_GOAL OF THE EXERCISE_: Report every line below that has the string "visa" in it.

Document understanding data
--------------------------------

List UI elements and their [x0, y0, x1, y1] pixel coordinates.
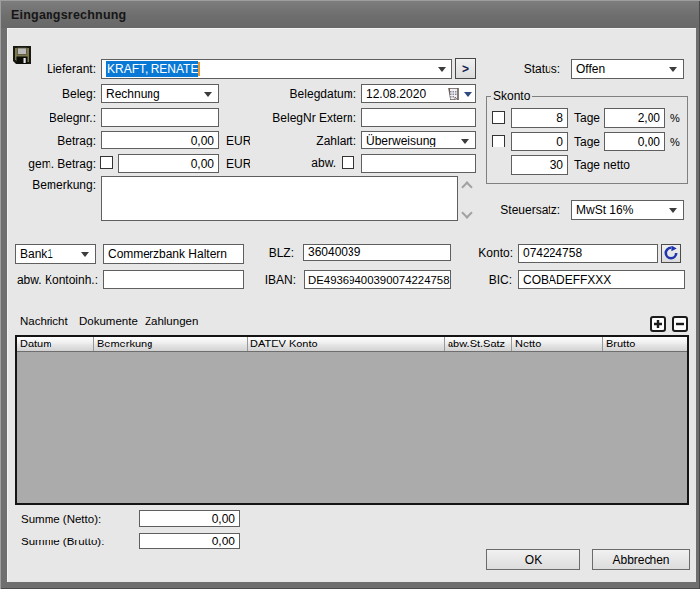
dialog-eingangsrechnung: Eingangsrechnung Lieferant: KRAFT, RENAT… [0, 0, 700, 589]
summe-brutto-label: Summe (Brutto): [21, 533, 130, 549]
gem-betrag-checkbox[interactable] [100, 156, 113, 169]
konto-label: Konto: [465, 244, 513, 263]
column-header-netto[interactable]: Netto [512, 337, 603, 351]
abw-kontoinh-input[interactable] [103, 270, 244, 289]
abw-input[interactable] [361, 154, 476, 173]
remove-row-button[interactable] [672, 316, 688, 332]
summe-netto-input[interactable]: 0,00 [139, 510, 240, 527]
gem-betrag-currency-label: EUR [226, 154, 257, 173]
status-label: Status: [471, 59, 560, 79]
blz-label: BLZ: [248, 244, 294, 263]
zahlart-label: Zahlart: [267, 131, 356, 149]
column-header-brutto[interactable]: Brutto [603, 337, 687, 351]
betrag-label: Betrag: [7, 131, 96, 149]
lieferant-combobox[interactable]: KRAFT, RENATE [101, 59, 452, 79]
bic-input[interactable]: COBADEFFXXX [518, 270, 685, 289]
tab-nachricht[interactable]: Nachricht [20, 315, 68, 327]
bic-label: BIC: [465, 270, 512, 289]
summe-brutto-input[interactable]: 0,00 [139, 533, 240, 549]
konto-input[interactable]: 074224758 [518, 244, 658, 263]
text-caret [198, 62, 200, 76]
belegnr-extern-label: BelegNr Extern: [257, 108, 356, 127]
skonto-group-title: Skonto [491, 89, 532, 103]
belegnr-extern-input[interactable] [361, 108, 476, 127]
beleg-selected-text: Rechnung [106, 87, 160, 101]
iban-label: IBAN: [248, 270, 296, 289]
column-header-bemerkung[interactable]: Bemerkung [94, 337, 248, 351]
lieferant-selected-text: KRAFT, RENATE [106, 61, 198, 77]
table-header-row: Datum Bemerkung DATEV Konto abw.St.Satz … [17, 337, 687, 352]
lieferant-label: Lieferant: [7, 59, 96, 79]
skonto1-checkbox[interactable] [492, 111, 505, 124]
scroll-up-icon[interactable] [463, 181, 472, 190]
bemerkung-label: Bemerkung: [7, 178, 96, 192]
date-dropdown-icon[interactable] [464, 92, 472, 97]
status-combobox[interactable]: Offen [571, 59, 684, 79]
skonto2-prozent-input[interactable]: 0,00 [604, 132, 665, 151]
betrag-currency-label: EUR [226, 131, 257, 149]
window-title: Eingangsrechnung [11, 8, 126, 22]
tab-zahlungen[interactable]: Zahlungen [145, 315, 198, 327]
belegdatum-value: 12.08.2020 [366, 87, 426, 101]
skonto1-prozent-input[interactable]: 2,00 [604, 108, 665, 128]
abw-kontoinh-label: abw. Kontoinh.: [7, 270, 98, 289]
zahlart-selected-text: Überweisung [366, 134, 436, 147]
add-row-button[interactable] [650, 316, 666, 332]
betrag-input[interactable]: 0,00 [101, 131, 219, 149]
bank-selected-text: Bank1 [20, 247, 53, 261]
column-header-abw-st-satz[interactable]: abw.St.Satz [445, 337, 512, 351]
refresh-icon [664, 246, 678, 260]
cancel-button[interactable]: Abbrechen [592, 549, 690, 570]
iban-input[interactable]: DE49369400390074224758 [304, 270, 451, 289]
beleg-combobox[interactable]: Rechnung [101, 84, 219, 103]
tab-dokumente[interactable]: Dokumente [79, 315, 138, 327]
skonto2-prozent-label: % [670, 132, 685, 151]
gem-betrag-label: gem. Betrag: [7, 154, 96, 173]
belegdatum-datepicker[interactable]: 12.08.2020 [361, 84, 476, 103]
skonto-netto-tage-label: Tage netto [574, 155, 653, 175]
chevron-down-icon [669, 67, 677, 72]
calendar-icon[interactable] [448, 88, 459, 100]
bank-name-input[interactable]: Commerzbank Haltern [103, 244, 244, 264]
chevron-down-icon [461, 139, 469, 144]
chevron-down-icon [81, 252, 89, 257]
belegnr-label: Belegnr.: [7, 108, 96, 127]
column-header-datev-konto[interactable]: DATEV Konto [248, 337, 445, 351]
bank-combobox[interactable]: Bank1 [15, 244, 96, 264]
skonto1-prozent-label: % [670, 108, 685, 128]
positions-table: Datum Bemerkung DATEV Konto abw.St.Satz … [15, 335, 689, 505]
status-selected-text: Offen [576, 62, 605, 76]
belegdatum-label: Belegdatum: [267, 84, 356, 103]
minus-icon [675, 319, 685, 329]
abw-label: abw. [277, 153, 336, 172]
bemerkung-textarea[interactable] [101, 176, 458, 221]
column-header-datum[interactable]: Datum [17, 337, 94, 351]
skonto2-checkbox[interactable] [492, 135, 505, 147]
konto-refresh-button[interactable] [661, 244, 681, 263]
title-bar[interactable]: Eingangsrechnung [1, 1, 699, 28]
plus-icon [653, 319, 663, 329]
chevron-down-icon [204, 92, 212, 97]
zahlart-combobox[interactable]: Überweisung [361, 131, 476, 149]
belegnr-input[interactable] [101, 108, 219, 127]
skonto1-tage-input[interactable]: 8 [511, 108, 568, 128]
skonto2-tage-input[interactable]: 0 [511, 132, 568, 151]
table-body[interactable] [17, 352, 687, 504]
chevron-down-icon [438, 67, 446, 72]
gem-betrag-input[interactable]: 0,00 [118, 154, 219, 173]
abw-checkbox[interactable] [342, 156, 354, 169]
skonto-netto-tage-input[interactable]: 30 [511, 155, 568, 175]
ok-button[interactable]: OK [486, 549, 580, 570]
steuersatz-combobox[interactable]: MwSt 16% [571, 200, 684, 220]
beleg-label: Beleg: [7, 84, 96, 103]
steuersatz-selected-text: MwSt 16% [576, 203, 633, 217]
summe-netto-label: Summe (Netto): [21, 510, 130, 527]
steuersatz-label: Steuersatz: [471, 200, 560, 220]
chevron-down-icon [669, 208, 677, 213]
blz-input[interactable]: 36040039 [303, 244, 451, 261]
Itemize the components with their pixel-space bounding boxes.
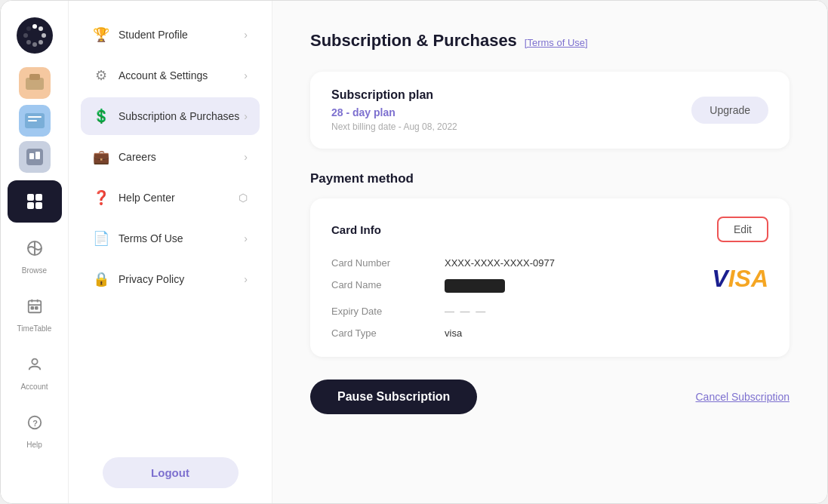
terms-icon: 📄 xyxy=(93,230,109,247)
svg-point-28 xyxy=(32,359,37,364)
nav-label-browse: Browse xyxy=(22,266,47,275)
app-logo xyxy=(15,16,54,55)
app-icon-1[interactable] xyxy=(19,67,51,99)
chevron-right-icon-2: › xyxy=(244,69,248,81)
menu-label-help-center: Help Center xyxy=(119,192,175,204)
visa-brand-text: VISA xyxy=(712,265,768,292)
menu-label-subscription: Subscription & Purchases xyxy=(119,110,239,122)
nav-item-browse[interactable]: Browse xyxy=(8,227,62,281)
card-type-label: Card Type xyxy=(331,327,437,339)
svg-text:?: ? xyxy=(32,419,38,428)
nav-item-account[interactable]: Account xyxy=(8,343,62,397)
edit-button[interactable]: Edit xyxy=(717,217,768,242)
svg-rect-26 xyxy=(31,307,33,309)
svg-point-5 xyxy=(26,40,31,45)
icon-sidebar: Browse TimeTable xyxy=(1,1,69,503)
payment-card: Card Info Edit Card Number XXXX-XXXX-XXX… xyxy=(310,198,790,357)
menu-item-account-settings[interactable]: ⚙ Account & Settings › xyxy=(81,57,260,94)
help-center-icon: ❓ xyxy=(93,189,109,206)
menu-sidebar: 🏆 Student Profile › ⚙ Account & Settings… xyxy=(69,1,272,503)
svg-point-6 xyxy=(23,33,28,38)
menu-item-subscription[interactable]: 💲 Subscription & Purchases › xyxy=(81,97,260,135)
nav-label-timetable: TimeTable xyxy=(17,324,52,333)
chevron-right-icon-6: › xyxy=(244,273,248,285)
page-title: Subscription & Purchases xyxy=(310,31,517,51)
card-name-redacted xyxy=(445,279,505,293)
pause-subscription-button[interactable]: Pause Subscription xyxy=(310,380,477,414)
app-window: Browse TimeTable xyxy=(0,0,828,504)
svg-point-1 xyxy=(38,26,43,31)
nav-item-apps[interactable] xyxy=(8,180,62,223)
svg-rect-11 xyxy=(28,116,42,118)
nav-label-account: Account xyxy=(20,383,48,391)
dollar-icon: 💲 xyxy=(93,108,109,124)
card-info-title: Card Info xyxy=(331,223,381,236)
bottom-actions: Pause Subscription Cancel Subscription xyxy=(310,380,790,414)
menu-item-terms[interactable]: 📄 Terms Of Use › xyxy=(81,220,260,257)
svg-point-7 xyxy=(26,26,31,31)
menu-item-careers[interactable]: 💼 Careers › xyxy=(81,138,260,176)
gear-icon: ⚙ xyxy=(93,67,109,84)
menu-item-student-profile[interactable]: 🏆 Student Profile › xyxy=(81,16,260,54)
svg-rect-27 xyxy=(35,307,37,309)
upgrade-button[interactable]: Upgrade xyxy=(691,97,768,124)
nav-item-help[interactable]: ? Help xyxy=(8,401,62,455)
briefcase-icon: 💼 xyxy=(93,149,109,165)
menu-item-privacy[interactable]: 🔒 Privacy Policy › xyxy=(81,260,260,298)
plan-billing-date: Next billing date - Aug 08, 2022 xyxy=(331,121,457,132)
expiry-date-value: — — — xyxy=(445,306,768,317)
menu-label-account-settings: Account & Settings xyxy=(119,69,208,81)
app-icon-2[interactable] xyxy=(19,105,51,137)
chevron-right-icon-5: › xyxy=(244,232,248,244)
browse-icon xyxy=(20,233,50,263)
nav-item-timetable[interactable]: TimeTable xyxy=(8,285,62,339)
svg-point-3 xyxy=(38,40,43,45)
visa-logo: VISA xyxy=(712,265,768,293)
external-link-icon: ⬡ xyxy=(239,192,248,204)
svg-rect-15 xyxy=(35,152,40,159)
grid-icon xyxy=(20,186,50,217)
svg-point-0 xyxy=(32,24,37,29)
menu-label-terms: Terms Of Use xyxy=(119,232,183,244)
payment-section-title: Payment method xyxy=(310,171,790,186)
menu-item-help-center[interactable]: ❓ Help Center ⬡ xyxy=(81,179,260,217)
subscription-plan-card: Subscription plan 28 - day plan Next bil… xyxy=(310,72,790,149)
plan-card-title: Subscription plan xyxy=(331,88,457,102)
svg-rect-18 xyxy=(27,202,34,209)
svg-rect-19 xyxy=(35,202,42,209)
page-header: Subscription & Purchases [Terms of Use] xyxy=(310,31,790,51)
timetable-icon xyxy=(20,291,50,321)
expiry-date-label: Expiry Date xyxy=(331,306,437,317)
svg-rect-14 xyxy=(29,153,34,159)
cancel-subscription-link[interactable]: Cancel Subscription xyxy=(695,391,790,403)
card-header: Card Info Edit xyxy=(331,217,768,242)
app-icon-3[interactable] xyxy=(19,141,51,173)
menu-label-privacy: Privacy Policy xyxy=(119,273,184,285)
main-content: Subscription & Purchases [Terms of Use] … xyxy=(272,1,827,503)
chevron-right-icon: › xyxy=(244,29,248,41)
privacy-icon: 🔒 xyxy=(93,271,109,287)
svg-rect-9 xyxy=(29,74,40,80)
help-nav-icon: ? xyxy=(20,407,50,438)
logout-button[interactable]: Logout xyxy=(103,457,239,488)
menu-label-careers: Careers xyxy=(119,151,156,163)
card-details: Card Number XXXX-XXXX-XXXX-0977 Card Nam… xyxy=(331,257,768,339)
svg-rect-13 xyxy=(26,149,43,165)
chevron-right-icon-4: › xyxy=(244,151,248,163)
plan-name: 28 - day plan xyxy=(331,106,457,118)
svg-rect-22 xyxy=(28,301,41,313)
svg-point-4 xyxy=(32,42,37,47)
card-name-label: Card Name xyxy=(331,279,437,295)
menu-label-student-profile: Student Profile xyxy=(119,29,188,41)
nav-label-help: Help xyxy=(26,441,42,449)
chevron-right-icon-3: › xyxy=(244,110,248,122)
svg-point-2 xyxy=(42,33,46,38)
svg-rect-16 xyxy=(27,194,34,201)
plan-info: Subscription plan 28 - day plan Next bil… xyxy=(331,88,457,132)
account-icon xyxy=(20,349,50,380)
card-number-label: Card Number xyxy=(331,257,437,269)
card-type-value: visa xyxy=(445,327,768,339)
svg-rect-12 xyxy=(28,120,37,121)
terms-of-use-link[interactable]: [Terms of Use] xyxy=(525,37,588,48)
svg-rect-17 xyxy=(35,194,42,201)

--------------------------------

_REPLY_:
visa-brand-text: VISA xyxy=(712,265,768,292)
visa-logo: VISA xyxy=(712,265,768,293)
card-type-value: visa xyxy=(445,327,768,339)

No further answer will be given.